On September 10th, First Solar announced that its Agua Caliente solar plant had achieved a peak generating capacity of 250 megawatts. "The project, which is under construction in Yuma County, Arizona, is currently the world's largest operating photovoltaic (PV) power plant and will have a generating capacity of 290 MWAC when completed." First Solar will operate the plant for owners NRG Energy and Mid America Solar. Pacific Gas and Electric has a 25 year purchase agreement for the plant's electrical output. The project is being financed with a loan that is being guaranteed by the U. S. Department of Energy's loan Programs Office.
On August 23rd, First Solar announced that it would develop solar farms in India to help against power outages which have driven demand for electricity derived from sun power. The company plans to take at least a "20% share of India's photovoltaic sales by expanding beyond First Solar's role as a supplier, said Sujoy Ghosh, the new India head of the world's biggest thin-film panel maker."
On August 1st, First Solar's CEO James Hughes said when speaking about Australia "we're positioned to capture at least 30% market share going forward. In June, we announced 2 new projects that we will be designing, constructing and maintaining for AGL Energy in Australia for a combined total of 159 megawatts AC."
First Solar recently announced that it anticipates earning $3 per share in the second half of the year.

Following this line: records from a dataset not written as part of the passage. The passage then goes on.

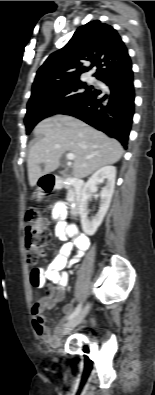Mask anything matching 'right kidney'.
<instances>
[{
    "label": "right kidney",
    "mask_w": 155,
    "mask_h": 395,
    "mask_svg": "<svg viewBox=\"0 0 155 395\" xmlns=\"http://www.w3.org/2000/svg\"><path fill=\"white\" fill-rule=\"evenodd\" d=\"M115 178L116 168L114 166H105L97 170L83 187L79 213L83 231L89 236L95 234L109 209L114 193ZM103 179H106V185L102 188L100 193L101 201L99 211L94 217L89 218L88 201L92 193L97 192V184Z\"/></svg>",
    "instance_id": "right-kidney-1"
}]
</instances>
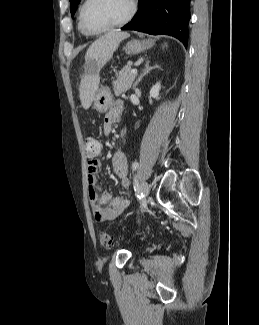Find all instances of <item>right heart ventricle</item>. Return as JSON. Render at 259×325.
Instances as JSON below:
<instances>
[{
    "label": "right heart ventricle",
    "mask_w": 259,
    "mask_h": 325,
    "mask_svg": "<svg viewBox=\"0 0 259 325\" xmlns=\"http://www.w3.org/2000/svg\"><path fill=\"white\" fill-rule=\"evenodd\" d=\"M81 7H82V6H81ZM78 29H79V31H80L82 34H84V35H89V34H87V33L82 29L81 24H80V21H79V18H78Z\"/></svg>",
    "instance_id": "obj_1"
}]
</instances>
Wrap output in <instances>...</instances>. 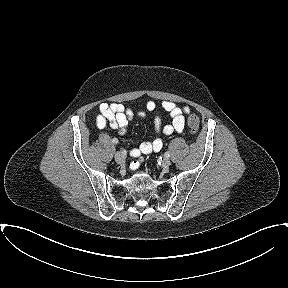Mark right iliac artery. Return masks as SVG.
Listing matches in <instances>:
<instances>
[{"label": "right iliac artery", "mask_w": 288, "mask_h": 288, "mask_svg": "<svg viewBox=\"0 0 288 288\" xmlns=\"http://www.w3.org/2000/svg\"><path fill=\"white\" fill-rule=\"evenodd\" d=\"M112 142H113V144H117V143H118V139L114 138V139L112 140Z\"/></svg>", "instance_id": "right-iliac-artery-1"}]
</instances>
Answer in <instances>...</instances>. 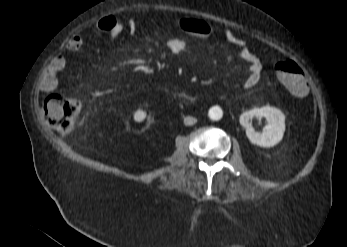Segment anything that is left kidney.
Returning <instances> with one entry per match:
<instances>
[{
  "mask_svg": "<svg viewBox=\"0 0 347 247\" xmlns=\"http://www.w3.org/2000/svg\"><path fill=\"white\" fill-rule=\"evenodd\" d=\"M263 117L268 124L262 133H258L252 128L251 121L253 118L261 119ZM240 124L246 128V135L253 144L270 148L278 144L283 138L285 116L275 107L264 106L244 112L240 116Z\"/></svg>",
  "mask_w": 347,
  "mask_h": 247,
  "instance_id": "5707ae66",
  "label": "left kidney"
}]
</instances>
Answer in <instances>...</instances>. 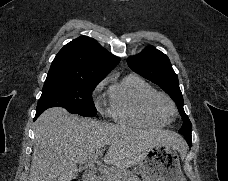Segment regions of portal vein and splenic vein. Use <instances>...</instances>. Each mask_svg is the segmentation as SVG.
<instances>
[{"instance_id": "1", "label": "portal vein and splenic vein", "mask_w": 228, "mask_h": 181, "mask_svg": "<svg viewBox=\"0 0 228 181\" xmlns=\"http://www.w3.org/2000/svg\"><path fill=\"white\" fill-rule=\"evenodd\" d=\"M100 155H103V151H98V153H96V157H92V159H89L88 165H94V163H97V159L98 157H100Z\"/></svg>"}]
</instances>
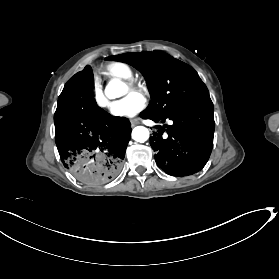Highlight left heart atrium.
<instances>
[{"label":"left heart atrium","mask_w":279,"mask_h":279,"mask_svg":"<svg viewBox=\"0 0 279 279\" xmlns=\"http://www.w3.org/2000/svg\"><path fill=\"white\" fill-rule=\"evenodd\" d=\"M146 105L143 96L130 93L122 100L115 102L111 106V114L116 117H133L141 112Z\"/></svg>","instance_id":"left-heart-atrium-1"}]
</instances>
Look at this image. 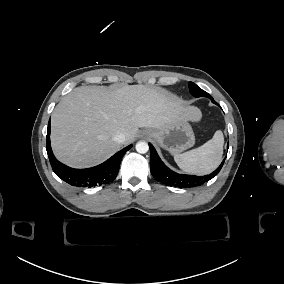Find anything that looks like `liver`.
I'll return each instance as SVG.
<instances>
[{"instance_id":"liver-1","label":"liver","mask_w":284,"mask_h":284,"mask_svg":"<svg viewBox=\"0 0 284 284\" xmlns=\"http://www.w3.org/2000/svg\"><path fill=\"white\" fill-rule=\"evenodd\" d=\"M194 106L172 100L165 90L126 85L109 92L97 86H81L63 97L51 122V144L61 162L76 168L95 166L122 146L114 135L132 143L141 127L165 128L178 120L199 121Z\"/></svg>"}]
</instances>
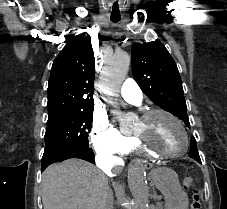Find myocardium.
Segmentation results:
<instances>
[{"mask_svg": "<svg viewBox=\"0 0 227 209\" xmlns=\"http://www.w3.org/2000/svg\"><path fill=\"white\" fill-rule=\"evenodd\" d=\"M155 114H164L166 116H168L169 118H171L181 129L183 136H184V145L180 150L174 151V152H161V151H157L153 148H151L144 140H142L138 134L134 133V140L135 142L140 146V148L145 151L148 155L155 157V158H164V159H168V158H175L178 156L183 155L189 147V135L187 132V129L184 125V123L181 121V119L175 115L174 113H172L171 111L164 109V108H152V109H148L146 111L143 112V114L140 117V120H145Z\"/></svg>", "mask_w": 227, "mask_h": 209, "instance_id": "myocardium-1", "label": "myocardium"}]
</instances>
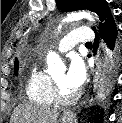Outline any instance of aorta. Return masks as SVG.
<instances>
[{
	"instance_id": "1",
	"label": "aorta",
	"mask_w": 122,
	"mask_h": 123,
	"mask_svg": "<svg viewBox=\"0 0 122 123\" xmlns=\"http://www.w3.org/2000/svg\"><path fill=\"white\" fill-rule=\"evenodd\" d=\"M82 18H86L90 22H95L94 17L90 14V12L80 11V12H74V13L69 14L66 18L62 20V23L77 21ZM59 28H61V25H59ZM47 65H48L49 72H53L56 69L63 67L62 60L60 59L59 55L56 54L55 52L48 53ZM96 74H98V72Z\"/></svg>"
}]
</instances>
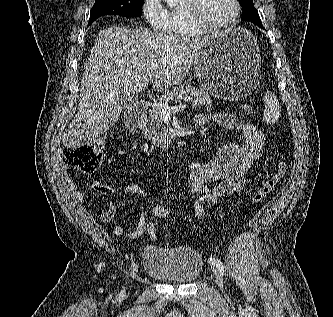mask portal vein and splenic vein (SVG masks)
<instances>
[{
    "mask_svg": "<svg viewBox=\"0 0 333 317\" xmlns=\"http://www.w3.org/2000/svg\"><path fill=\"white\" fill-rule=\"evenodd\" d=\"M157 64H153V67H156ZM188 101H192V98H187ZM186 108V104H179V105H175V106H169V105H164L162 108V113L165 116L170 115L171 113H175L178 112L180 110H183Z\"/></svg>",
    "mask_w": 333,
    "mask_h": 317,
    "instance_id": "portal-vein-and-splenic-vein-1",
    "label": "portal vein and splenic vein"
}]
</instances>
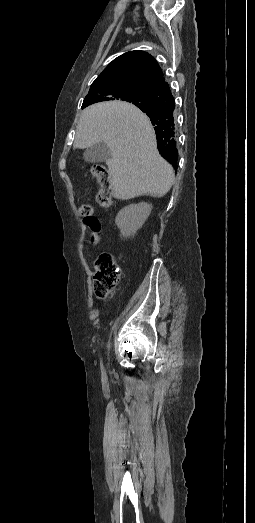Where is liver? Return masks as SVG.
Here are the masks:
<instances>
[{"label": "liver", "mask_w": 255, "mask_h": 523, "mask_svg": "<svg viewBox=\"0 0 255 523\" xmlns=\"http://www.w3.org/2000/svg\"><path fill=\"white\" fill-rule=\"evenodd\" d=\"M98 142H105L111 152L106 164L114 198L130 200L143 194L162 198L169 192L173 168L161 158L153 126L139 108L115 100L83 110L73 148L82 150Z\"/></svg>", "instance_id": "liver-1"}]
</instances>
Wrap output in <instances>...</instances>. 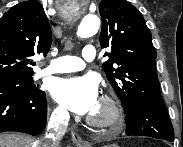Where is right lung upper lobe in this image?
Here are the masks:
<instances>
[{
	"mask_svg": "<svg viewBox=\"0 0 183 147\" xmlns=\"http://www.w3.org/2000/svg\"><path fill=\"white\" fill-rule=\"evenodd\" d=\"M51 40V28L39 2L13 6L0 19V80L33 74L31 57L46 55Z\"/></svg>",
	"mask_w": 183,
	"mask_h": 147,
	"instance_id": "1",
	"label": "right lung upper lobe"
}]
</instances>
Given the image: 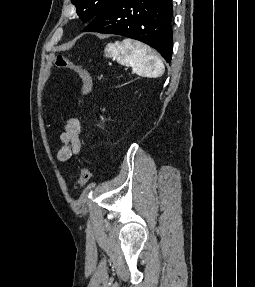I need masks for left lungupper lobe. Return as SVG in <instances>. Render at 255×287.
Returning a JSON list of instances; mask_svg holds the SVG:
<instances>
[{
  "label": "left lung upper lobe",
  "instance_id": "1",
  "mask_svg": "<svg viewBox=\"0 0 255 287\" xmlns=\"http://www.w3.org/2000/svg\"><path fill=\"white\" fill-rule=\"evenodd\" d=\"M83 22L92 20L112 0H71Z\"/></svg>",
  "mask_w": 255,
  "mask_h": 287
}]
</instances>
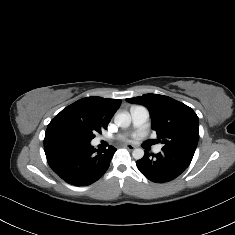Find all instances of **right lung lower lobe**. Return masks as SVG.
Listing matches in <instances>:
<instances>
[{
    "label": "right lung lower lobe",
    "instance_id": "right-lung-lower-lobe-1",
    "mask_svg": "<svg viewBox=\"0 0 235 235\" xmlns=\"http://www.w3.org/2000/svg\"><path fill=\"white\" fill-rule=\"evenodd\" d=\"M44 150L49 166L60 178L71 185L87 186L107 171L116 148L96 150L90 142L59 131L45 135Z\"/></svg>",
    "mask_w": 235,
    "mask_h": 235
}]
</instances>
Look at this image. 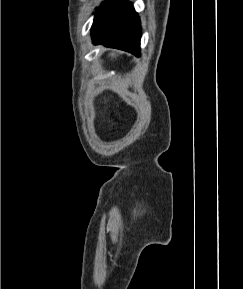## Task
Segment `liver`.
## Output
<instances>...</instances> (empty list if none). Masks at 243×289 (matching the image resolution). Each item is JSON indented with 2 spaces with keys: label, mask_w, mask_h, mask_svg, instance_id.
Here are the masks:
<instances>
[{
  "label": "liver",
  "mask_w": 243,
  "mask_h": 289,
  "mask_svg": "<svg viewBox=\"0 0 243 289\" xmlns=\"http://www.w3.org/2000/svg\"><path fill=\"white\" fill-rule=\"evenodd\" d=\"M115 54L114 53H111V56L113 57Z\"/></svg>",
  "instance_id": "1"
}]
</instances>
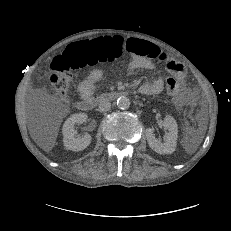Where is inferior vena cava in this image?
Here are the masks:
<instances>
[{"mask_svg": "<svg viewBox=\"0 0 231 231\" xmlns=\"http://www.w3.org/2000/svg\"><path fill=\"white\" fill-rule=\"evenodd\" d=\"M98 108L100 112H106L111 108V103L108 100H102Z\"/></svg>", "mask_w": 231, "mask_h": 231, "instance_id": "inferior-vena-cava-1", "label": "inferior vena cava"}]
</instances>
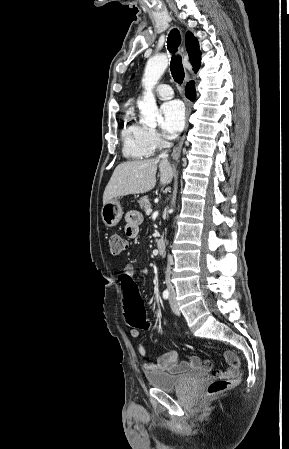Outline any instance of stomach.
<instances>
[{
	"label": "stomach",
	"mask_w": 289,
	"mask_h": 449,
	"mask_svg": "<svg viewBox=\"0 0 289 449\" xmlns=\"http://www.w3.org/2000/svg\"><path fill=\"white\" fill-rule=\"evenodd\" d=\"M123 215L122 207L117 198L109 200L103 205L101 210V217L104 224L108 227H113L118 224Z\"/></svg>",
	"instance_id": "0dacf381"
}]
</instances>
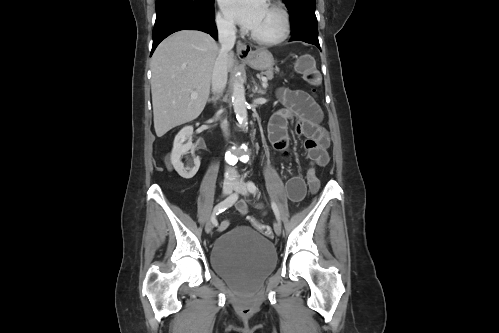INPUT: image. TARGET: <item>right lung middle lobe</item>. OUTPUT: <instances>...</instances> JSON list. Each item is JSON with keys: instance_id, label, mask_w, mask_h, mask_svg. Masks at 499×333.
I'll use <instances>...</instances> for the list:
<instances>
[{"instance_id": "dd1d6c3e", "label": "right lung middle lobe", "mask_w": 499, "mask_h": 333, "mask_svg": "<svg viewBox=\"0 0 499 333\" xmlns=\"http://www.w3.org/2000/svg\"><path fill=\"white\" fill-rule=\"evenodd\" d=\"M176 11L207 15L214 12V0H156L157 17Z\"/></svg>"}]
</instances>
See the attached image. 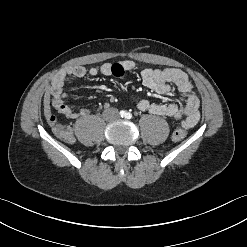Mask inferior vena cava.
Here are the masks:
<instances>
[{
	"instance_id": "inferior-vena-cava-1",
	"label": "inferior vena cava",
	"mask_w": 247,
	"mask_h": 247,
	"mask_svg": "<svg viewBox=\"0 0 247 247\" xmlns=\"http://www.w3.org/2000/svg\"><path fill=\"white\" fill-rule=\"evenodd\" d=\"M103 117L105 119H116L119 117L118 110L115 108L106 109L103 112Z\"/></svg>"
}]
</instances>
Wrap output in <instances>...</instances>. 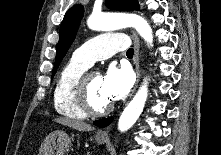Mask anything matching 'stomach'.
<instances>
[{
  "mask_svg": "<svg viewBox=\"0 0 221 155\" xmlns=\"http://www.w3.org/2000/svg\"><path fill=\"white\" fill-rule=\"evenodd\" d=\"M98 144H103L107 138L96 136ZM71 146V138L62 130L50 133L42 142L38 155H64L66 150Z\"/></svg>",
  "mask_w": 221,
  "mask_h": 155,
  "instance_id": "1",
  "label": "stomach"
}]
</instances>
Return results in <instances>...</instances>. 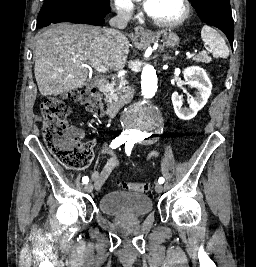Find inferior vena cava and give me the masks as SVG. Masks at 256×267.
<instances>
[{
    "mask_svg": "<svg viewBox=\"0 0 256 267\" xmlns=\"http://www.w3.org/2000/svg\"><path fill=\"white\" fill-rule=\"evenodd\" d=\"M116 12L117 16L109 20V26H111V28H108L106 32L108 36H116V38L126 40L125 36L121 34L120 30H124L129 20L132 18L131 6H125V4H123V6H118Z\"/></svg>",
    "mask_w": 256,
    "mask_h": 267,
    "instance_id": "602c4592",
    "label": "inferior vena cava"
}]
</instances>
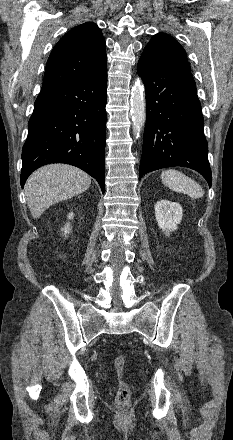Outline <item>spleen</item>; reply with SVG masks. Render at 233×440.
<instances>
[{
    "label": "spleen",
    "mask_w": 233,
    "mask_h": 440,
    "mask_svg": "<svg viewBox=\"0 0 233 440\" xmlns=\"http://www.w3.org/2000/svg\"><path fill=\"white\" fill-rule=\"evenodd\" d=\"M161 180L165 186L173 191L185 193L193 199H199L204 195V190L196 181L178 170L162 171Z\"/></svg>",
    "instance_id": "1"
}]
</instances>
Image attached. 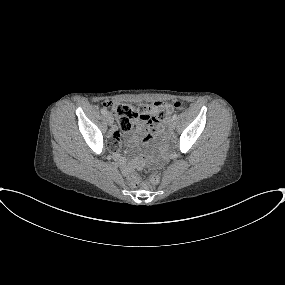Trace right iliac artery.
Here are the masks:
<instances>
[{
  "mask_svg": "<svg viewBox=\"0 0 285 285\" xmlns=\"http://www.w3.org/2000/svg\"><path fill=\"white\" fill-rule=\"evenodd\" d=\"M101 113L104 114V115H106V114H107V110L104 109V108H101Z\"/></svg>",
  "mask_w": 285,
  "mask_h": 285,
  "instance_id": "82829eb1",
  "label": "right iliac artery"
}]
</instances>
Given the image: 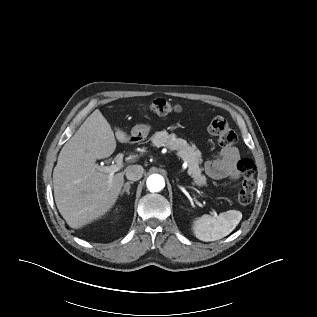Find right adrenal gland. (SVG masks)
<instances>
[{
    "instance_id": "1",
    "label": "right adrenal gland",
    "mask_w": 317,
    "mask_h": 317,
    "mask_svg": "<svg viewBox=\"0 0 317 317\" xmlns=\"http://www.w3.org/2000/svg\"><path fill=\"white\" fill-rule=\"evenodd\" d=\"M130 184H133V182L130 181V182H126V183L124 184V188H123L122 191L120 192V196H121V197L123 196L124 192H127L128 195L130 194Z\"/></svg>"
}]
</instances>
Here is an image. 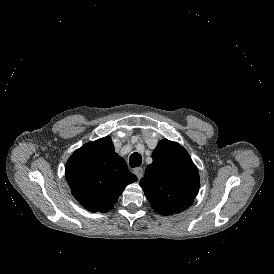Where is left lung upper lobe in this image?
<instances>
[{
    "mask_svg": "<svg viewBox=\"0 0 274 274\" xmlns=\"http://www.w3.org/2000/svg\"><path fill=\"white\" fill-rule=\"evenodd\" d=\"M140 186L152 208L164 215L192 205L199 191V174L187 151L176 142L162 140L152 154Z\"/></svg>",
    "mask_w": 274,
    "mask_h": 274,
    "instance_id": "left-lung-upper-lobe-1",
    "label": "left lung upper lobe"
}]
</instances>
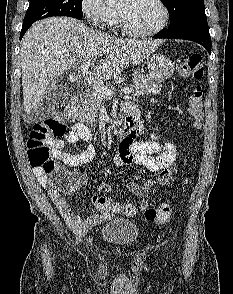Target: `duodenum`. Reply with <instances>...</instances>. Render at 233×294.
I'll return each instance as SVG.
<instances>
[{
  "label": "duodenum",
  "mask_w": 233,
  "mask_h": 294,
  "mask_svg": "<svg viewBox=\"0 0 233 294\" xmlns=\"http://www.w3.org/2000/svg\"><path fill=\"white\" fill-rule=\"evenodd\" d=\"M78 97H72L66 104L64 109L65 117L70 121H76L79 118ZM125 123L122 128L118 130L117 136L122 140H133L138 131V111L135 106L128 104L124 107Z\"/></svg>",
  "instance_id": "obj_1"
}]
</instances>
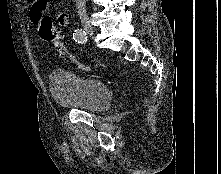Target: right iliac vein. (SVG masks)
<instances>
[{"instance_id": "1", "label": "right iliac vein", "mask_w": 221, "mask_h": 174, "mask_svg": "<svg viewBox=\"0 0 221 174\" xmlns=\"http://www.w3.org/2000/svg\"><path fill=\"white\" fill-rule=\"evenodd\" d=\"M81 23H82V26H83L85 32L87 34H89L90 36H92L94 31H93V27H92V24L90 23V21L87 18H83L81 20Z\"/></svg>"}]
</instances>
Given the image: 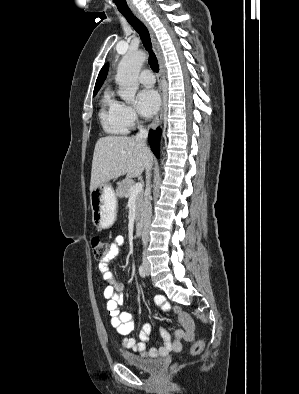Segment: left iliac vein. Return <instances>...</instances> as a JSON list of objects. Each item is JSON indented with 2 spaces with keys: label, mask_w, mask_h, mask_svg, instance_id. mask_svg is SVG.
Listing matches in <instances>:
<instances>
[{
  "label": "left iliac vein",
  "mask_w": 299,
  "mask_h": 394,
  "mask_svg": "<svg viewBox=\"0 0 299 394\" xmlns=\"http://www.w3.org/2000/svg\"><path fill=\"white\" fill-rule=\"evenodd\" d=\"M146 273L149 274V267H148V264H146Z\"/></svg>",
  "instance_id": "left-iliac-vein-1"
}]
</instances>
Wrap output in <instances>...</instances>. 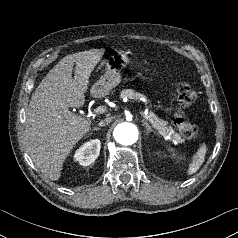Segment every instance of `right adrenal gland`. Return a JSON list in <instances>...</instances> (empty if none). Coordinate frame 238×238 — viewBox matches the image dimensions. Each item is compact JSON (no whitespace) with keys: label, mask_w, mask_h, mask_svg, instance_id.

The $2 billion Topaz project in San Luis Obispo County, California will account for these earnings. Since the earnings from the Topaz project will be accounted for in the fourth quarter First Solar's third quarter earnings will be lower, but its fourth quarter earnings will be higher. First Solar will "build, operate and maintain the project for MidAmerican Energy Holdings. Pacific Gas and Electric will buy the electricity under a 25-year power purchase agreement."
First Solar is in one very volatile business. A large number of businesses like Solyndra, Sun Power, and Solar Trust of America have failed. The primary reason that these businesses have failed is because of diminished demand and intense competition. There have been charges that heavily government subsidized Chinese companies like Yingli Green Energy (NYSE:YGE) have flooded the market with products that are so cheap that foreign companies cannot compete. In addition to dealing with government subsidized Chinese companies, First Solar must compete against companies with increasingly sophisticated low cost products. Companies such as JA Solar Holdings (NASDAQ:JASO), Sun Power (NASDAQ:SPWR) and Trina Solar Limited (NYSE:TSL) are strong competitors.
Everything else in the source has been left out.